Clinton, Romney float charges of dirty tricks as nominating contests tighten
Sen. Hillary Rodham Clinton and former Massachusetts Gov. Mitt Romney both lashed out at rivals Tuesday, accusing them of underhanded campaign techniques amid a tightening campaign for the presidential nominations in both parties.
Clinton’s (D-N.Y.) campaign lobbed the term “dirty tricks” at chief rival Sen.

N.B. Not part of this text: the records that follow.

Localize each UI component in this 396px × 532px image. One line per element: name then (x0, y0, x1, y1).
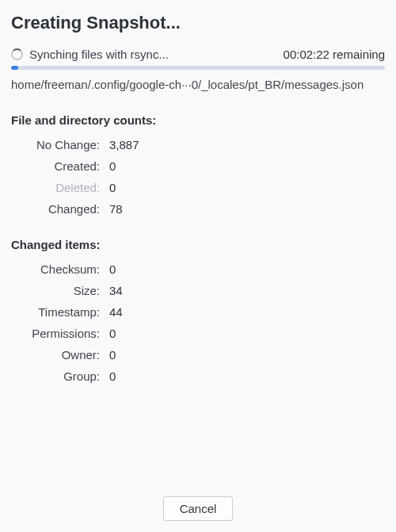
deleted-label: Deleted: (11, 181, 100, 194)
created-value: 0 (109, 159, 385, 173)
progress-fill (11, 66, 18, 70)
timestamp-label: Timestamp: (11, 305, 100, 319)
created-label: Created: (11, 159, 100, 173)
spinner-icon (11, 48, 23, 60)
no-change-label: No Change: (11, 138, 100, 151)
changed-items-grid: Checksum: 0 Size: 34 Timestamp: 44 Permi… (11, 262, 385, 383)
time-remaining: 00:02:22 remaining (284, 48, 385, 61)
checksum-value: 0 (109, 262, 385, 276)
status-text: Synching files with rsync... (29, 48, 169, 61)
deleted-value: 0 (109, 181, 385, 194)
current-file-path: home/freeman/.config/google-ch···0/_loca… (11, 78, 385, 91)
file-counts-header: File and directory counts: (11, 113, 385, 127)
dialog-title: Creating Snapshot... (11, 13, 385, 33)
snapshot-dialog: Creating Snapshot... Synching files with… (0, 0, 396, 532)
dialog-footer: Cancel (11, 488, 385, 521)
checksum-label: Checksum: (11, 262, 100, 276)
group-label: Group: (11, 369, 100, 383)
size-label: Size: (11, 284, 100, 297)
no-change-value: 3,887 (109, 138, 385, 151)
timestamp-value: 44 (109, 305, 385, 319)
spacer (11, 400, 385, 488)
owner-value: 0 (109, 348, 385, 362)
changed-value: 78 (109, 202, 385, 216)
owner-label: Owner: (11, 348, 100, 362)
permissions-label: Permissions: (11, 327, 100, 340)
changed-label: Changed: (11, 202, 100, 216)
changed-items-header: Changed items: (11, 238, 385, 251)
file-counts-grid: No Change: 3,887 Created: 0 Deleted: 0 C… (11, 138, 385, 216)
status-row: Synching files with rsync... 00:02:22 re… (11, 48, 385, 61)
group-value: 0 (109, 369, 385, 383)
permissions-value: 0 (109, 327, 385, 340)
size-value: 34 (109, 284, 385, 297)
cancel-button[interactable]: Cancel (163, 496, 234, 521)
progress-bar (11, 66, 385, 70)
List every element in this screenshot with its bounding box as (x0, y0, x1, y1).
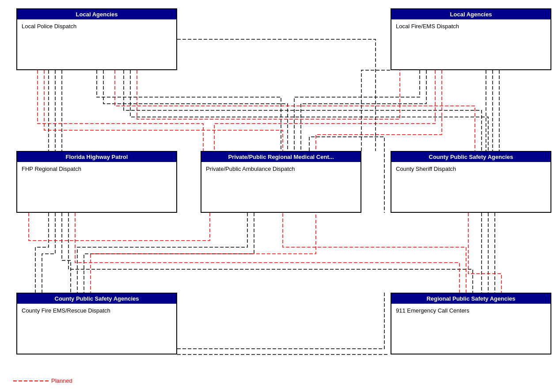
regional-911-node: Regional Public Safety Agencies 911 Emer… (391, 293, 551, 354)
legend: Planned (13, 377, 72, 384)
county-sheriff-body: County Sheriff Dispatch (391, 162, 550, 197)
planned-label: Planned (51, 377, 72, 384)
regional-911-body: 911 Emergency Call Centers (391, 304, 550, 339)
planned-legend: Planned (13, 377, 72, 384)
county-sheriff-node: County Public Safety Agencies County She… (391, 151, 551, 213)
local-fire-body: Local Fire/EMS Dispatch (391, 19, 550, 55)
fhp-header: Florida Highway Patrol (17, 152, 176, 162)
local-fire-header: Local Agencies (391, 9, 550, 19)
fhp-node: Florida Highway Patrol FHP Regional Disp… (16, 151, 177, 213)
county-fire-header: County Public Safety Agencies (17, 294, 176, 304)
county-fire-node: County Public Safety Agencies County Fir… (16, 293, 177, 354)
fhp-body: FHP Regional Dispatch (17, 162, 176, 197)
planned-line-icon (13, 378, 49, 384)
local-police-node: Local Agencies Local Police Dispatch (16, 8, 177, 70)
ambulance-node: Private/Public Regional Medical Cent... … (201, 151, 361, 213)
ambulance-body: Private/Public Ambulance Dispatch (201, 162, 361, 197)
county-fire-body: County Fire EMS/Rescue Dispatch (17, 304, 176, 339)
ambulance-header: Private/Public Regional Medical Cent... (201, 152, 361, 162)
county-sheriff-header: County Public Safety Agencies (391, 152, 550, 162)
local-police-body: Local Police Dispatch (17, 19, 176, 55)
diagram-container: Local Agencies Local Police Dispatch Loc… (0, 0, 558, 392)
local-fire-node: Local Agencies Local Fire/EMS Dispatch (391, 8, 551, 70)
local-police-header: Local Agencies (17, 9, 176, 19)
regional-911-header: Regional Public Safety Agencies (391, 294, 550, 304)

Barack Obama’s (Ill.) campaign Monday night, forcing Obama’s staff to offer a denial.
{mosads}Barb Therriault, of Plymouth, N.H., was one of several Clinton supporters who said they were contacted by Obama supporters and bullied for their support of Clinton, offered incorrect voting information or asked to describe the effectiveness of attack lines targeting Clinton.
Therriault told The Hill she was cooking dinner last Tuesday night when a young man called her, identified himself with Obama and then became very aggressive when Therriault said she was supporting Clinton and offered her reasons why.
Therriault, whose number was provided to The Hill by the Clinton campaign, said it seemed like a “run-of-the-mill campaign call,” but after the caller “became very aggressive,” she hung up.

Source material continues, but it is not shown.